Xcopri is not a benzodiazepine. It is an antiepileptic drug classified as a carbamate derivative, approved for treating focal (partial-onset) seizures in adults. The confusion is understandable because Xcopri does interact with some of the same brain chemistry that benzodiazepines target, but it does so in a fundamentally different way.
How Xcopri Differs From Benzodiazepines
Both Xcopri (cenobamate) and benzodiazepines like diazepam or clonazepam enhance the activity of GABA, a brain chemical that calms nerve signaling. That shared trait is likely why the question comes up. But they work at completely different spots on the GABA receptor, and this distinction matters.
Benzodiazepines latch onto a specific binding site on the GABA receptor. Xcopri binds to a separate, independent site. Researchers confirmed this by testing whether flumazenil, a drug that blocks and reverses benzodiazepine effects, had any impact on Xcopri’s activity. It did not. Xcopri also failed to displace benzodiazepine molecules from their binding site in lab studies. In pharmacological terms, Xcopri is a positive allosteric modulator of GABA receptors at a non-benzodiazepine site.

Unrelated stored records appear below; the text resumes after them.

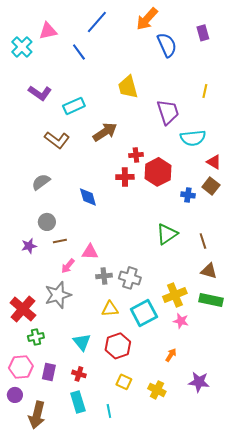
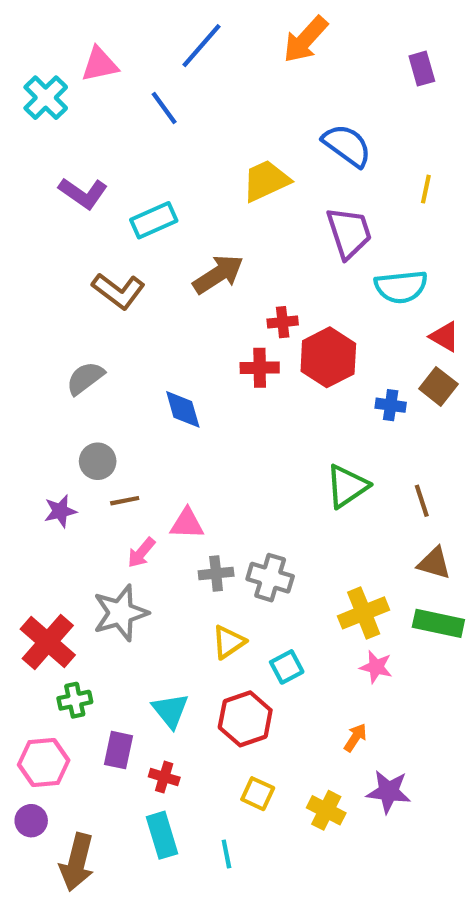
blue semicircle: (167, 45) -> (347, 145), moved, turned -30
yellow trapezoid: (128, 87) -> (266, 181), turned 80
yellow triangle: (110, 309) -> (229, 642), turned -30
cyan square: (144, 313) -> (287, 667), moved, size x0.6
purple rectangle: (49, 372) -> (118, 750), moved
purple star: (199, 382) -> (389, 792), moved

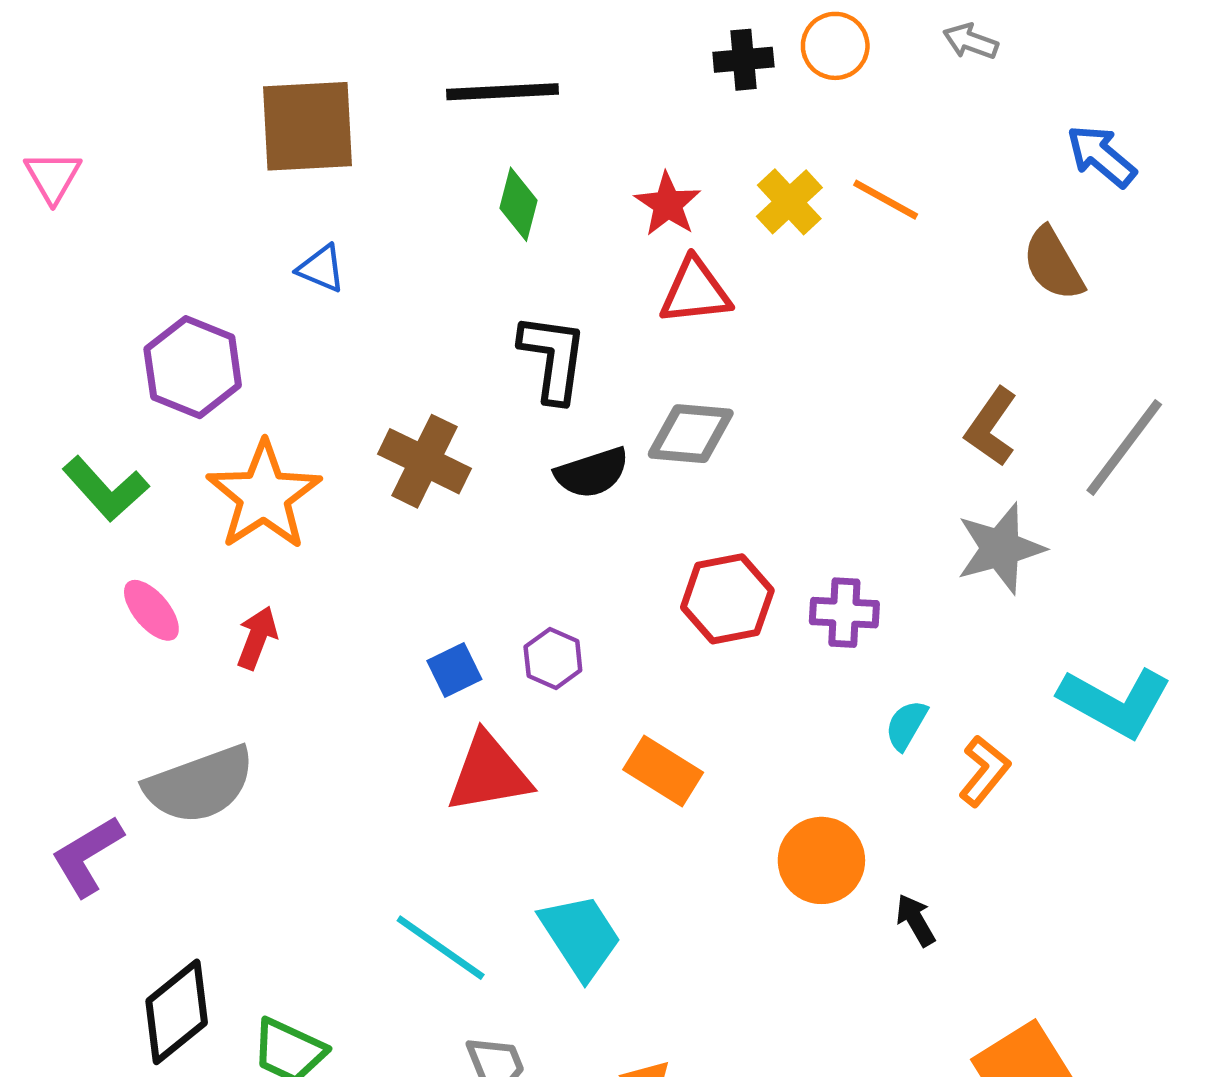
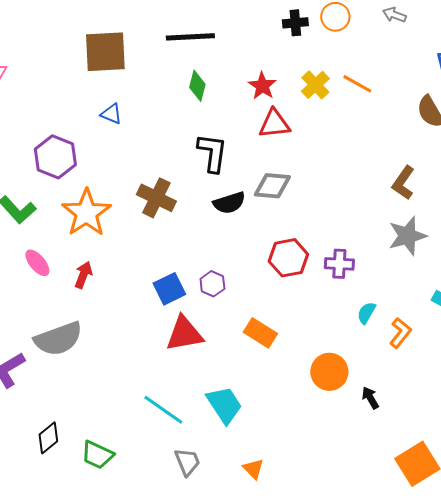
blue square: (454, 670) -> (169, 289), size x1.4
black diamond: (177, 1012) -> (48, 438), size x0.7

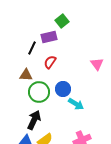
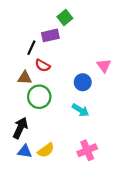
red semicircle: (50, 62) -> (43, 66), moved, turned -96
blue circle: (63, 89) -> (83, 82), moved
black arrow: (34, 120) -> (20, 128), moved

Beyond GABA, Xcopri has a second mechanism that benzodiazepines lack entirely: it blocks voltage-gated sodium channels, reducing the repetitive firing of overactive neurons. This dual mechanism is part of what makes it distinct as a seizure medication.
What Xcopri Is Used For
Xcopri received FDA approval in late 2019 specifically for partial-onset seizures in adults. These are seizures that start in one area of the brain, though they can sometimes spread. It is used as an add-on therapy alongside other seizure medications, not typically as a standalone treatment.
The drug is taken once daily and requires a slow, gradual dose increase over about 11 weeks. Patients start at 12.5 mg and move up in two-week steps: 25 mg, then 50 mg, 100 mg, 150 mg, and finally 200 mg as the standard maintenance dose. Some people may go as high as 400 mg daily if needed, increasing by 50 mg every two weeks. This slow titration exists largely because of a serious skin reaction risk (called DRESS) that was identified during clinical trials and is more likely with rapid dose increases.
Controlled Substance Status
Xcopri is a Schedule V controlled substance, the lowest category of controlled drugs under federal law. The DEA placed it in this category in March 2020, recognizing it has some potential for dependence but significantly less than drugs in higher schedules. For comparison, benzodiazepines are Schedule IV, one level higher in terms of abuse and dependence risk. Common Schedule V drugs include certain cough preparations with small amounts of codeine.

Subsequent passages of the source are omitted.